- **What is required**: Where a line holds the word "αυτοκίνητο", copy it from the records.

--

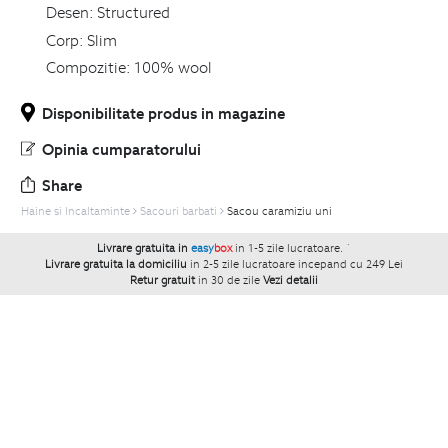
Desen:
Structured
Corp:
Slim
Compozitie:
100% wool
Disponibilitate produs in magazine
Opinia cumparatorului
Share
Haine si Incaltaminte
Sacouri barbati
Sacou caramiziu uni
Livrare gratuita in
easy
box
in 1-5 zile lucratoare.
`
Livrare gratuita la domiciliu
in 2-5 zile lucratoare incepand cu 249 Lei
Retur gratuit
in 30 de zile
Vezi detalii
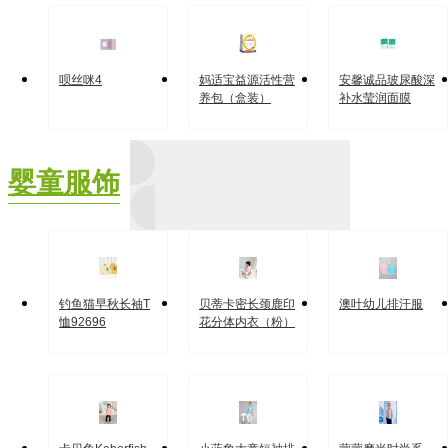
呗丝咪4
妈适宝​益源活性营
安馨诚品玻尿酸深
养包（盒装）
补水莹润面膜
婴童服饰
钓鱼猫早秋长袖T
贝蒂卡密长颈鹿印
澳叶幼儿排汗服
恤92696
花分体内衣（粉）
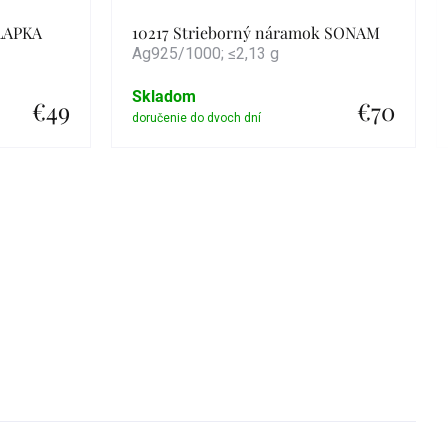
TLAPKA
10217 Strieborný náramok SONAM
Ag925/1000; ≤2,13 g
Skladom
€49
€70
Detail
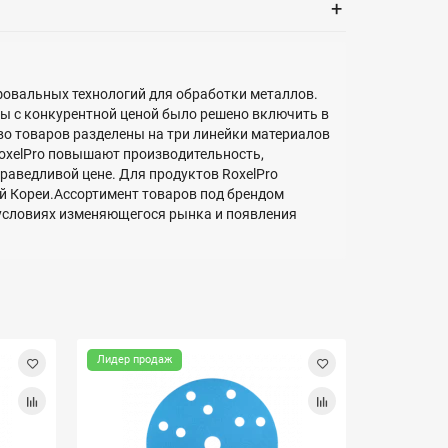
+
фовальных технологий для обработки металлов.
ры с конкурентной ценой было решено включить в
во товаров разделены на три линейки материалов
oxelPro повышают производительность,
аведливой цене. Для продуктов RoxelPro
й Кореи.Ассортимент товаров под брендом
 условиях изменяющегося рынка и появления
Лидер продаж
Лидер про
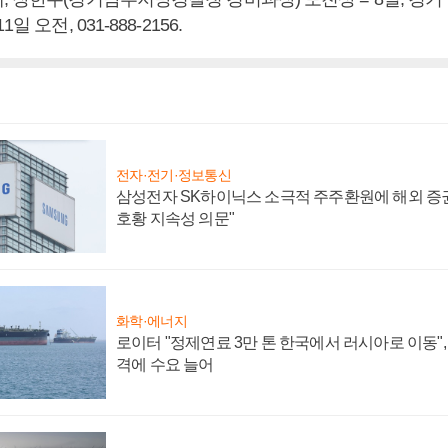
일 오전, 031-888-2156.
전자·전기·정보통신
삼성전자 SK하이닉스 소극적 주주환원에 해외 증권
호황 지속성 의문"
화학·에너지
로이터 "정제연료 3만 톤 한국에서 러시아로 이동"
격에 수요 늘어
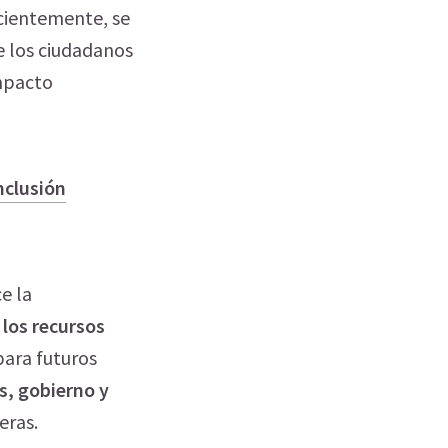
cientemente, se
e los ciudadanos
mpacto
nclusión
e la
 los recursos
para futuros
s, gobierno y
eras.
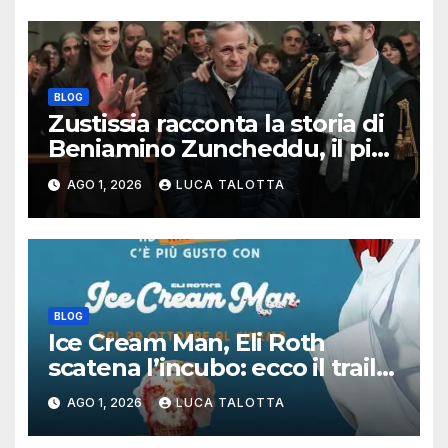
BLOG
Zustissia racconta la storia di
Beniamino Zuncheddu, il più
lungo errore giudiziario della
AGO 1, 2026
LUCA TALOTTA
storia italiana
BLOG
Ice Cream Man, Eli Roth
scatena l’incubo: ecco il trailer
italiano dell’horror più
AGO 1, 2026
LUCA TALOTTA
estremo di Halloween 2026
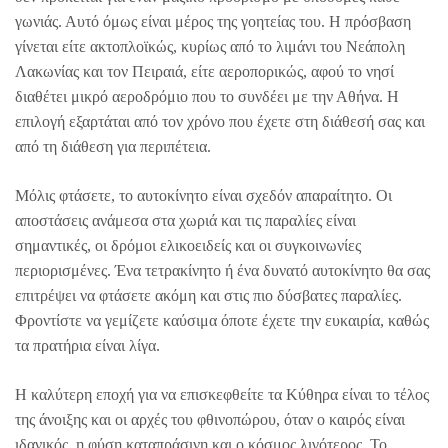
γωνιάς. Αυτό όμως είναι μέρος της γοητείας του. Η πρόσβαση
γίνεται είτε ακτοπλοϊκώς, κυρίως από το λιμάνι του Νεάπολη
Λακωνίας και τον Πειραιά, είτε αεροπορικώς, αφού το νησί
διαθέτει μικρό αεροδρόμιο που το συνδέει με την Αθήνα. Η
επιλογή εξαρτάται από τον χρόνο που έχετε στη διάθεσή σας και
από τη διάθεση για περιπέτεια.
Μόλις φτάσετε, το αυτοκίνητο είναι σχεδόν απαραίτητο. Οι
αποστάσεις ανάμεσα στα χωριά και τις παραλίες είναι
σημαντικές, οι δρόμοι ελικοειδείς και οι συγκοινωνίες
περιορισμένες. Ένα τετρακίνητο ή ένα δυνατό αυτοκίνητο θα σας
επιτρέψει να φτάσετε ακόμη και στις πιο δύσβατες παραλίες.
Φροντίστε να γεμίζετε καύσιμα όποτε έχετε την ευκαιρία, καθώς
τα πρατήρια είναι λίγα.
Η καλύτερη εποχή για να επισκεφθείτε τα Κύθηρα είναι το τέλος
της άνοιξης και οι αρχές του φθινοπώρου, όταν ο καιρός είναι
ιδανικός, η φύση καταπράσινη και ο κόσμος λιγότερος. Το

--

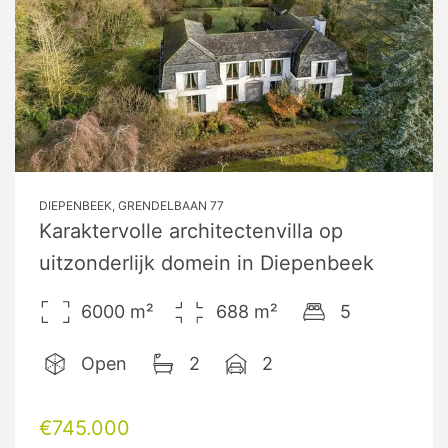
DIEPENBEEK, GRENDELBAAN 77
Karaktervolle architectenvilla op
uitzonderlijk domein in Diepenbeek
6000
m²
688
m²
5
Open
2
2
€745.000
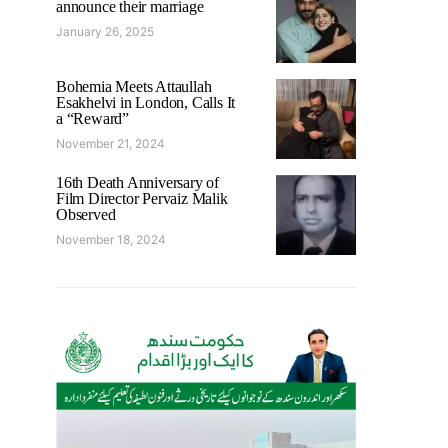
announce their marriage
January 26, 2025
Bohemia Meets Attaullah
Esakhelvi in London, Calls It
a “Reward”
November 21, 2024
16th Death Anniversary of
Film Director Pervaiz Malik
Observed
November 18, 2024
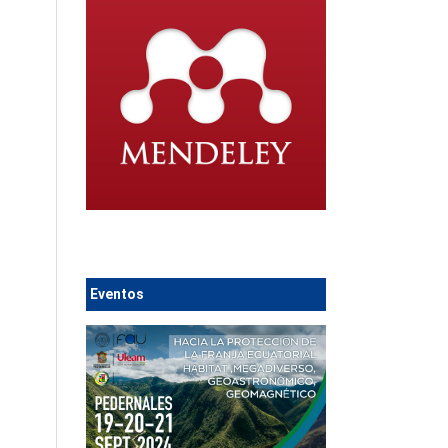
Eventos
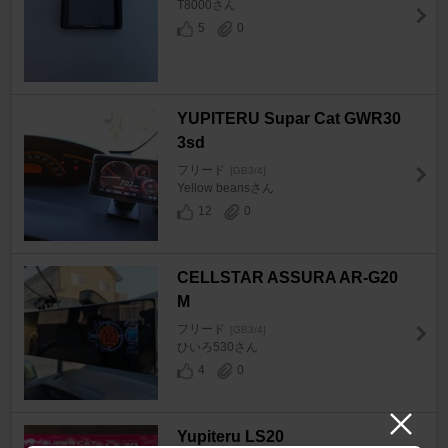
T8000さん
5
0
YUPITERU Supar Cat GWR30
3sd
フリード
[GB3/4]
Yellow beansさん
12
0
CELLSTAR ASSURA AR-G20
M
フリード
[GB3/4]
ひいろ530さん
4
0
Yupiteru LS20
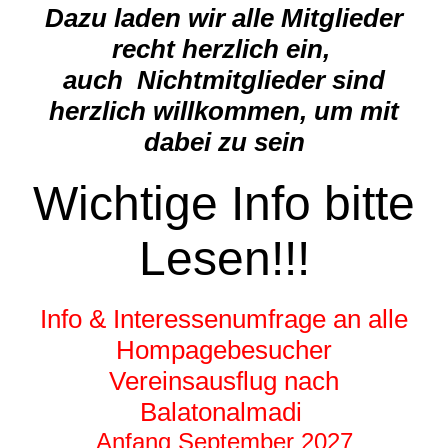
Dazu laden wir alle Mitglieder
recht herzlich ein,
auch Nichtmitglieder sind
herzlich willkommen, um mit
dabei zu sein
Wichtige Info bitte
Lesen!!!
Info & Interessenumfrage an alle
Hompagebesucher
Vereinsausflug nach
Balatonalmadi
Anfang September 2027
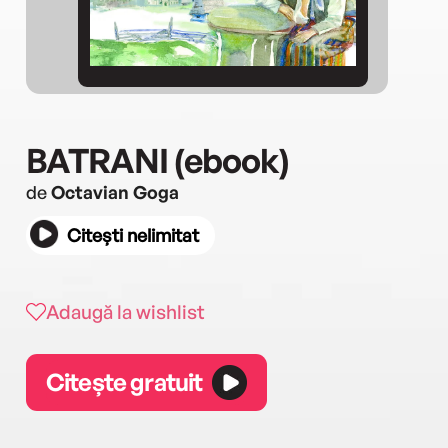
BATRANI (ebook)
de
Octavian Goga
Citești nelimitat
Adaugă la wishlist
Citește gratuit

--

- **Exercise result**:
Μόλις φτάσετε, το αυτοκίνητο είναι σχεδόν απαραίτητο. Οι
περιορισμένες. Ένα τετρακίνητο ή ένα δυνατό αυτοκίνητο θα σας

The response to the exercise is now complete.